Published Saturday, May 25, 2013

When speaking of a “Syrian Taif” – a reference to the Lebanese Taif Agreement that ended the country’s civil war – it does not merely mean confessional consensus to end the war and maintain a unified country.

“Lebanonization” would also impact Syria's protected economic system, which, when compared to its Arab surroundings is not as open to Western investment.

On the tune of Geneva 2 and the prospective political solution, the whole of the “international community” is ready to announce its project for the reconstruction if Syria. Its committees are drawing up economic and “development” plans, under the banner of a "national agenda for the future of Syria."

However, this agenda found receptive parties in Damascus. A few days ago, former deputy prime minister Abdullah Dardari, along with foreign minister Faisal Meqdad, opened the doors for questioning the economic "mentality" of the Syrian government.

Now, as envoy of the UN Economic and Social Commission for Western Asia (ESCWA), Dardari came to Damascus "to present current options to support the Syrian government in its efforts to mobilize resources after the end of the crisis."

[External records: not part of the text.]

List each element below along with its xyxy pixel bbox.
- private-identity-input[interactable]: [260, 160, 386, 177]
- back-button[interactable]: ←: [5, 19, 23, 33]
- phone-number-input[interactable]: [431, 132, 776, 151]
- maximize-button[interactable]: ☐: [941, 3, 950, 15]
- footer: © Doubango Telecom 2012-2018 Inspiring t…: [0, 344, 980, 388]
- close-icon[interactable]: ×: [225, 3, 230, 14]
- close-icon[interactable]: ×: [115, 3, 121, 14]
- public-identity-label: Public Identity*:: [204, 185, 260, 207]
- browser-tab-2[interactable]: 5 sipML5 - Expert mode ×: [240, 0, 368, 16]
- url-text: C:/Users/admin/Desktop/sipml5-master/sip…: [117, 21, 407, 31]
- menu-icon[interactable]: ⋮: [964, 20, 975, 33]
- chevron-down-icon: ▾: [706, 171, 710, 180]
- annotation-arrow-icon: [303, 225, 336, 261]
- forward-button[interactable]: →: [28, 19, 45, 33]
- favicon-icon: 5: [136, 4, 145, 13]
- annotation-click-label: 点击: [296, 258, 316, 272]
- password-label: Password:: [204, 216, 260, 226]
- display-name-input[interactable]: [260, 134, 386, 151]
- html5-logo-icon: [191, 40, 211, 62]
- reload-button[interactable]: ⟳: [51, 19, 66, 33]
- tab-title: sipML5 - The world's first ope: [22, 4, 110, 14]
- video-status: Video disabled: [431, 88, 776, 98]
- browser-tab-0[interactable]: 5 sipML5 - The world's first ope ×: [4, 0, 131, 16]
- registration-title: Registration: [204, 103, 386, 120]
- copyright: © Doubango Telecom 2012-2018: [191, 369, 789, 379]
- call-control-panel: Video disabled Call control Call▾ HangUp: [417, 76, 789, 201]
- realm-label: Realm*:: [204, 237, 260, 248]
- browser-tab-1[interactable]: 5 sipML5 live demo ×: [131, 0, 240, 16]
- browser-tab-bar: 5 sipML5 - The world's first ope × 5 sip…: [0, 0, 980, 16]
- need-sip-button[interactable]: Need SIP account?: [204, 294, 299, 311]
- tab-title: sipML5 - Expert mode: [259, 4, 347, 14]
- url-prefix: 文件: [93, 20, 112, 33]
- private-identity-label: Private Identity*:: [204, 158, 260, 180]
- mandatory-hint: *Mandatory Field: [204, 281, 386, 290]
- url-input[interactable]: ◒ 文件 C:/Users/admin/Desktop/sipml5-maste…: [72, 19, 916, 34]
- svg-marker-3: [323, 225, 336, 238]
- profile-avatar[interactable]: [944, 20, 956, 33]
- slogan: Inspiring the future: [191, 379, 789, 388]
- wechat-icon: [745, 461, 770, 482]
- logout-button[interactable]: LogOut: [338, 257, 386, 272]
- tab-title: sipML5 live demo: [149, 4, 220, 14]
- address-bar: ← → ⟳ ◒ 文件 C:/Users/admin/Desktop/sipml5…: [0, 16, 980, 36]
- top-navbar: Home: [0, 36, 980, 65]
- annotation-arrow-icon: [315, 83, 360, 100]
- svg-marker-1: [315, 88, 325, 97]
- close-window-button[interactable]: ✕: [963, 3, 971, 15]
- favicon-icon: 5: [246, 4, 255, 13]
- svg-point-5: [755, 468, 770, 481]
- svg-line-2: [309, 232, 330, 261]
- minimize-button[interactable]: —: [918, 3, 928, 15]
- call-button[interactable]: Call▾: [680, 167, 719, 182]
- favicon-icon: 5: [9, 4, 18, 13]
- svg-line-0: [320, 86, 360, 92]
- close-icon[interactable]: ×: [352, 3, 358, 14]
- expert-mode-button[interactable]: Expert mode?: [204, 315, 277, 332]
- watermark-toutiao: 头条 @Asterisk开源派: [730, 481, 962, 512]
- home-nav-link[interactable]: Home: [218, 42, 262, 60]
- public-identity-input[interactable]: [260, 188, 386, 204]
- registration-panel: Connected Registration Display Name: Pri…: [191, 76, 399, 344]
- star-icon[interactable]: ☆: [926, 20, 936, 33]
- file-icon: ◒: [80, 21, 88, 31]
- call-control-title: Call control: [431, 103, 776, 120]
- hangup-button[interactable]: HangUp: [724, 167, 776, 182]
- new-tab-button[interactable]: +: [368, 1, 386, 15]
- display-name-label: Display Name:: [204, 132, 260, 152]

Dardari's proposal is based on the assumption that the war will end in 2015, at the latest, and that Syria will remain unified with a central government, regardless of who will be president of the country.

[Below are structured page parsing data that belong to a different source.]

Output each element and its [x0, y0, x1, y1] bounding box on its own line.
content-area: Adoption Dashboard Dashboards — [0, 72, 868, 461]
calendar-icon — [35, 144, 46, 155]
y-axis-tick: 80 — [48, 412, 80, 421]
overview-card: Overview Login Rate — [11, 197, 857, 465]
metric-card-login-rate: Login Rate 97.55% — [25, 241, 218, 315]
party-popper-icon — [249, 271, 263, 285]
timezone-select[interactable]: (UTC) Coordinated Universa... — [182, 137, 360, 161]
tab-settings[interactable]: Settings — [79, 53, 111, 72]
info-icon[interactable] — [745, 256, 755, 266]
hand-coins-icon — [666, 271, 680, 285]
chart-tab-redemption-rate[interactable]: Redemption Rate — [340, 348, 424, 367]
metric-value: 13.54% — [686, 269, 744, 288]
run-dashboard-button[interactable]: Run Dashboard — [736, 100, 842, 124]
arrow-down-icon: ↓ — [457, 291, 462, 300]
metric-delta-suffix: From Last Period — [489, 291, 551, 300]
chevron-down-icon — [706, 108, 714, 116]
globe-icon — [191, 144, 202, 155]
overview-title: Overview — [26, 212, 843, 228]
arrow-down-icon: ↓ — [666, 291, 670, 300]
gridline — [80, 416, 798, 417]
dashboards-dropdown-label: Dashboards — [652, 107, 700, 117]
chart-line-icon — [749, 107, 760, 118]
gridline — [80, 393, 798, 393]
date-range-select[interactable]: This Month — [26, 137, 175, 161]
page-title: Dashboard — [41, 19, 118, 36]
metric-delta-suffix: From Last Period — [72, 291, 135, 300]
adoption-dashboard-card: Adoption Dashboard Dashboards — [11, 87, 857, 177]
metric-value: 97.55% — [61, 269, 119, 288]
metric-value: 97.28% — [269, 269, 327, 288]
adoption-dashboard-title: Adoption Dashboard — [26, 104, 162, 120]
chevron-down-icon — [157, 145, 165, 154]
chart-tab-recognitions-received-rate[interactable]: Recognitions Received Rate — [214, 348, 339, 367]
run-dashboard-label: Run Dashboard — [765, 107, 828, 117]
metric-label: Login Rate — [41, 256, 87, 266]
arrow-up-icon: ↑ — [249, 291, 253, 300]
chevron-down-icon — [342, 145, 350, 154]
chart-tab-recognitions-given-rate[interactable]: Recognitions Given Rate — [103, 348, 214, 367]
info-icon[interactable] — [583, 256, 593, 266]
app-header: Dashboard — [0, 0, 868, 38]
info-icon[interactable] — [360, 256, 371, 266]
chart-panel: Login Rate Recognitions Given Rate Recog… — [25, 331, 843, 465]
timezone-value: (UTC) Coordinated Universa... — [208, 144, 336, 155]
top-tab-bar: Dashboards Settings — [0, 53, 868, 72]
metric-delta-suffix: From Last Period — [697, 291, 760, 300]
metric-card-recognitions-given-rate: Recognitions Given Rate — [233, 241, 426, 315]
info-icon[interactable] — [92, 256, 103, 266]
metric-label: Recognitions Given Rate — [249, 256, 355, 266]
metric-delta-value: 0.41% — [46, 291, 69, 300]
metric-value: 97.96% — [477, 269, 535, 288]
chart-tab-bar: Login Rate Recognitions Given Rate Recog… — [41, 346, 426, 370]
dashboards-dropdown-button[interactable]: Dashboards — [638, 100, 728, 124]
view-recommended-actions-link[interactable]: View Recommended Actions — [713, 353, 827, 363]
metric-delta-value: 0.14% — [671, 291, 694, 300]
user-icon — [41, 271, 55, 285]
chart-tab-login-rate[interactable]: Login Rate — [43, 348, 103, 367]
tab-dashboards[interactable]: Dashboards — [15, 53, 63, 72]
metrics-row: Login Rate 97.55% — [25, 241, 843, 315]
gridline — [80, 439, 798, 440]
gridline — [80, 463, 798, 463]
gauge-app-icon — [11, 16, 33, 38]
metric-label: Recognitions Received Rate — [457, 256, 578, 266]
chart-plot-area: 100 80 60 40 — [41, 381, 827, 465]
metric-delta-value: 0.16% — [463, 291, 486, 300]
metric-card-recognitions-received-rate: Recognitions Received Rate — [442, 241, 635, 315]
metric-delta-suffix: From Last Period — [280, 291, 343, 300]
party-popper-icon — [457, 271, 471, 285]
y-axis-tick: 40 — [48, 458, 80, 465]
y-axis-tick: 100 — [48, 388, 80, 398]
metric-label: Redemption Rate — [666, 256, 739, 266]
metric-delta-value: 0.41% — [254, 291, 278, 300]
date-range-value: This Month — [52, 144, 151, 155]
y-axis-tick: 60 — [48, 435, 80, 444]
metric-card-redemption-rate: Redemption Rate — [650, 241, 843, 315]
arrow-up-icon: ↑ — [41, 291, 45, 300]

Today, the Syrian government made decisions that seem detached from the reality of the country, the suffering of its people, and the flames on the ground. However, they seem to follow the tune of Dardari and his international cohorts.

On Wednesday, the Syrian government decided to raise the price of cooking gas cylinders to 1,000 Syrian pounds (SP), or $10, with an increase of SP600 ($6) from the price set last year, almost 150 percent. There are rumors and reports on a prospective price increase on heating oil and petrol.

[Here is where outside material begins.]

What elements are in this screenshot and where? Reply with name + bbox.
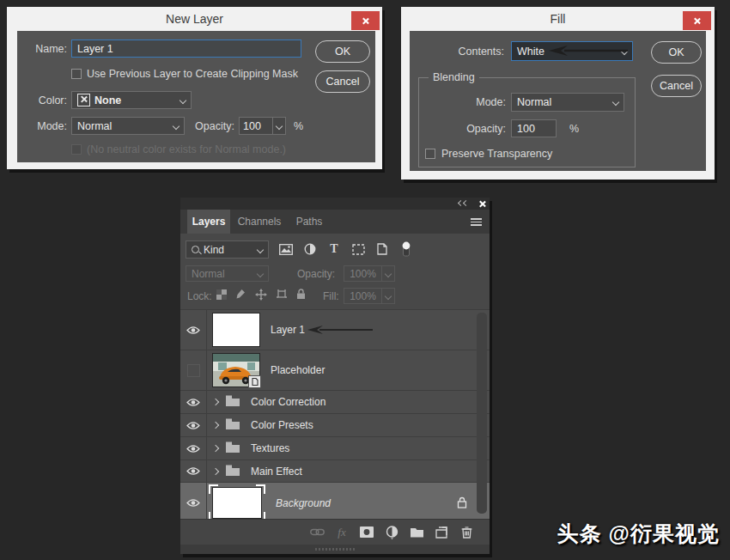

But why the rush to lift subsidies? And who are these concessions being made for? For the answers, look no further than ESCWA's agenda.

Sources following the economic situation in Damascus tell Al-Akhbar that the current government needs to pave the way for the government in the following phase of stability. It needs to do whatever it can to remove subsidies on basic goods, in preparation for the upcoming project.

In parallel with Geneva 2, the informed sources mention US pressures on Moscow to demand concessions from its Arab ally and open its markets to investment from the Gulf and the West.

The meeting with Dardari was intended to send a political message to the outside, saying that Damascus is open in this regard. Syria in "now looking into the future and the start of the national dialogue. It is determined to carry out rebuilding and reconstruction in parallel with return of peace and security," Meqdad stated after the meeting.

Dardari's image is also being polished. His "ominous" name, to many Syrians, is back in circulation. He is a man of peace and rebuilding, the title of his visit seems to be saying.

However, he had been completely silent in the two years of the Syrian inferno. Some said he defected. In the first weeks of the popular mobilization, his children wrote things on the Syrian revolution's web pages.

But Dardari is a businessman. He does not like wars. He merely feeds on the crises that precede them and the collapse that follows.

This article is an edited translation from the Arabic Edition.